I feel detached. I've cuddled her and fed her because I have to not because I want to.
Then you are doing exactly what she needs you to do.Flowers
I don't know what to do.
You've fed her and cuddled her. That's enough. Do that.
Right now I wish I hadn't had her.
It's scary, isn't it? Especially when you have to do it alone.Confused Most women have the dad doing his bit and their mum around. Your mum has other commitments and her dad isn't there for you and you are vulnerable because you've done this hugely physical thing that has weakened you and changed your life forever.

She was born 3.5 weeks early...and came in just 4 hours from first contraction
I get discombobulated when guests arrive 15 minutes early for dinner! Is it any wonder you feel as you do MamaCrazy.

You've done well my lovely. Your feelings are natural and understandable. Talk to the midwives, that's what they're there for and they will help you. And keep cuddling and feeding Edie (beautiful name by the way).Smile That's all she needs you to do.Flowers

arkela · 10/02/2019 02:18

I felt exactly the same way - I regretted having her and wished I could just walk away without a backward glance. It does pass!! Just hang in there. I'm so sorry that this hasn't been the experience that you'd hoped for. It will get better, I promise. There's going to be a day when you look at your daughter and the feeling you get will be like a hammerblow. Until then, just keep doing all the caring that you need to do. Much love to you.

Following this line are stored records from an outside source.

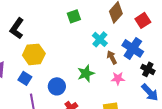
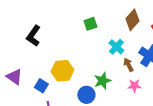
yellow hexagon: (34, 54) -> (62, 71), moved
blue circle: (57, 86) -> (86, 95), moved

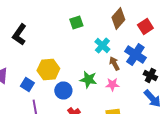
green star: (102, 81) -> (88, 80), turned 30
pink star: (134, 86) -> (112, 84), moved
blue circle: (86, 95) -> (63, 90), moved

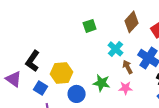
black L-shape: (19, 34) -> (33, 61), moved

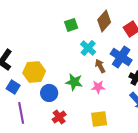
green square: (90, 26) -> (71, 25), moved

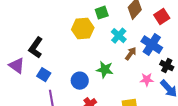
brown arrow: (100, 66) -> (131, 54), turned 64
yellow hexagon: (34, 72) -> (83, 29), moved
pink star: (98, 87) -> (147, 80), moved

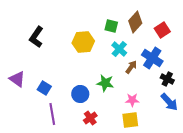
green square: (102, 13) -> (111, 26), moved, turned 32
black L-shape: (36, 48) -> (36, 37), moved
pink star: (147, 80) -> (132, 100), moved

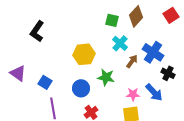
red square: (162, 30) -> (171, 15), moved
yellow hexagon: (83, 42) -> (84, 54), moved
blue arrow: (169, 102) -> (154, 92), moved

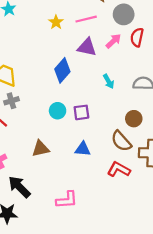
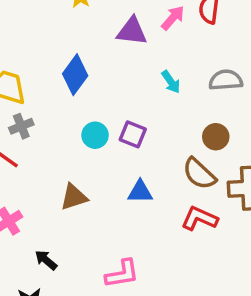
blue diamond: (62, 70) -> (75, 75), moved
purple square: (81, 112) -> (133, 134), turned 35
black arrow: (19, 187) -> (46, 260), size x0.6

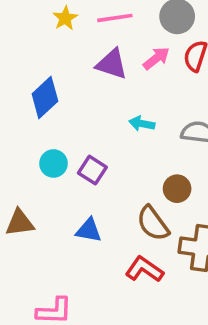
cyan arrow: (171, 82) -> (142, 124), turned 125

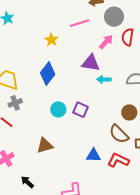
yellow star: (65, 18) -> (51, 40), moved
purple triangle: (112, 64) -> (91, 63), moved
blue triangle: (89, 230) -> (93, 155), moved

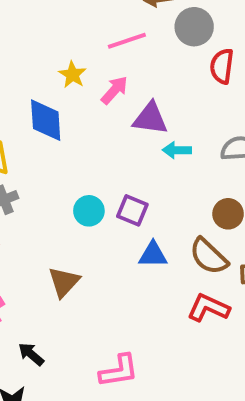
pink arrow: (106, 42) -> (114, 90), moved
blue diamond: (48, 74) -> (46, 120), moved, turned -40
brown triangle: (45, 145) -> (64, 282), turned -30
blue triangle: (93, 155) -> (153, 255), moved

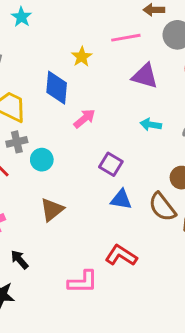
pink arrow: (114, 90) -> (85, 119), moved
purple triangle: (150, 118) -> (145, 76), moved
cyan circle: (89, 211) -> (42, 160), moved
red L-shape: (208, 308) -> (121, 255), moved

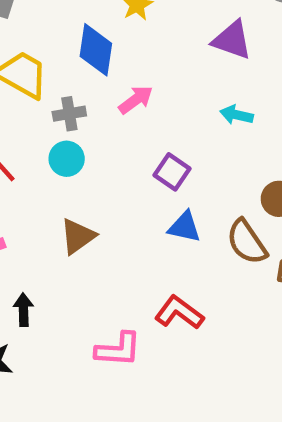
gray cross: (17, 142) -> (69, 114), moved
black arrow: (20, 260) -> (23, 310), turned 36

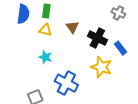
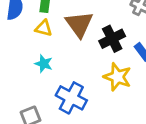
brown triangle: (72, 27) -> (79, 24), size x1.6
black cross: (97, 38) -> (112, 39), turned 36

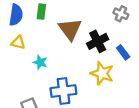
yellow triangle: (44, 28) -> (18, 42), moved
blue cross: (71, 98) -> (63, 91), turned -35

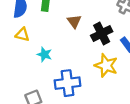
brown triangle: (70, 29) -> (74, 21), size x0.6

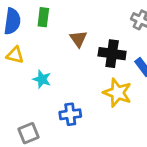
black cross: (102, 34) -> (112, 54), turned 35
blue cross: (68, 83) -> (70, 114), size x0.7

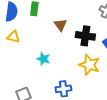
cyan star: (42, 79) -> (43, 59), moved
blue cross: (70, 114) -> (63, 89), moved

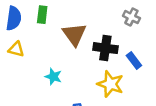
brown triangle: (60, 25) -> (74, 34), size x1.5

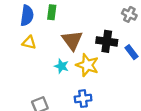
brown triangle: (74, 34) -> (72, 40), moved
yellow star: (110, 84) -> (87, 65), moved

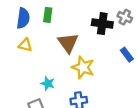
black cross: (107, 41) -> (102, 24), moved
cyan star: (61, 66) -> (48, 83), moved

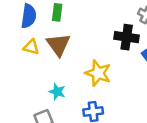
black cross: (102, 24) -> (127, 37), moved
brown triangle: (68, 43) -> (58, 45), moved

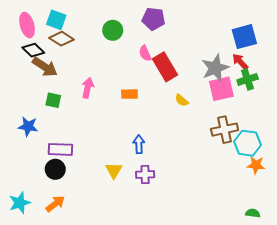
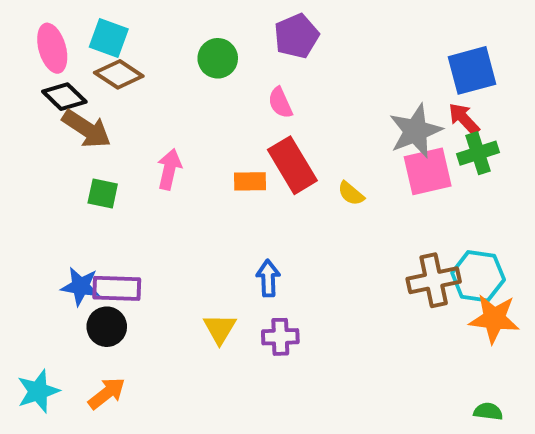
purple pentagon: (153, 19) -> (296, 36), turned -30
red rectangle: (165, 67) -> (292, 165), moved
blue star: (28, 126) -> (80, 286), moved
brown cross: (225, 130) -> (434, 280), moved
orange star: (256, 165) -> (494, 319), size x1.4

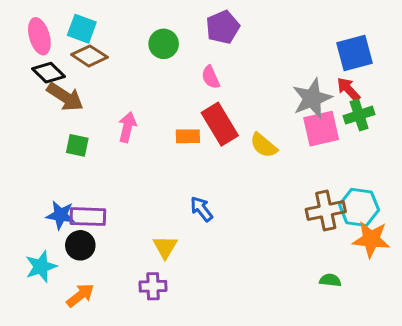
yellow semicircle: (351, 193) -> (264, 145), size x1.4
blue arrow: (268, 278) -> (201, 209), turned -36
purple cross: (280, 337) -> (153, 286), moved
cyan star: (38, 391) -> (41, 267), moved
green semicircle: (488, 411) -> (330, 280), moved

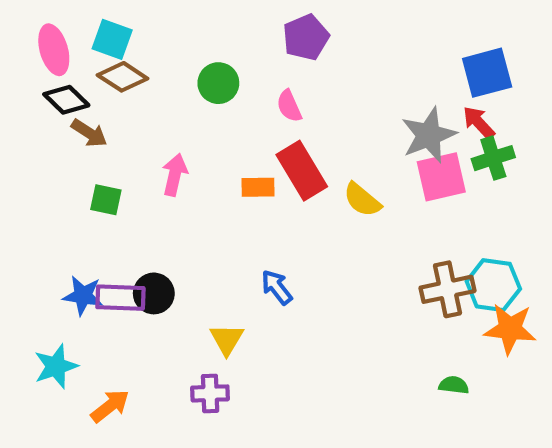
green circle: (164, 44) -> (218, 83), moved
brown arrow: (65, 97) -> (89, 133), size x0.7
black circle: (80, 245) -> (154, 293), moved

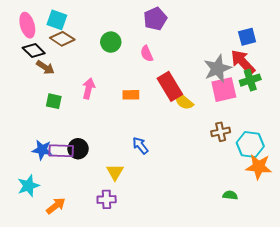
blue square: (487, 73) -> (247, 37), size x0.7
red arrow: (479, 123) -> (243, 62), size x1.5
red rectangle: (302, 171) -> (170, 86), moved
brown cross: (447, 289) -> (221, 132), moved, size x0.7

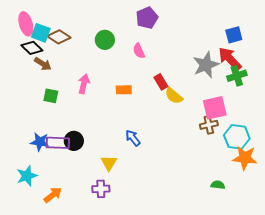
cyan square: (57, 20) -> (41, 33), moved
red rectangle: (170, 86) -> (161, 82), size x0.6
pink square: (224, 90) -> (215, 108), moved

AdaColeman · 10/02/2019 02:21

I hope you’re getting some rest now, things will start to feel better soon. Your hormones will be dancing the fandango at the moment and you will be exhausted too, so no wonder it all seems too much to cope with.

I remember lying awake in hospital all night after my baby was born at midnight, wondering what my life would be like from then on, it was all so strange and scary.

Rest while you can, take care of yourself, things will be brighter soon.
Welcome to the world little Edie! Thanks

MamaCrazy · 10/02/2019 02:23

Thank you everyone. You have no idea how much it means having somebody out there who cares. I'm going to try and get some sleep now. Edie is asleep.

OP posts:
HeartsTrumpDiamonds · 10/02/2019 02:26

The exact same thing happened to me - DD1 was born 3 weeks early with an emergency C section. I was so not ready for her and totally recognise what you are describing. I finished work and had planned a few weeks of pampering, lunches out and long naps - but I went into hospital the night I finished work and she was born 2 days later. I felt cheated and completely exhausted.

She is 15 now and the absolute love and light of my life (along with her younger sister).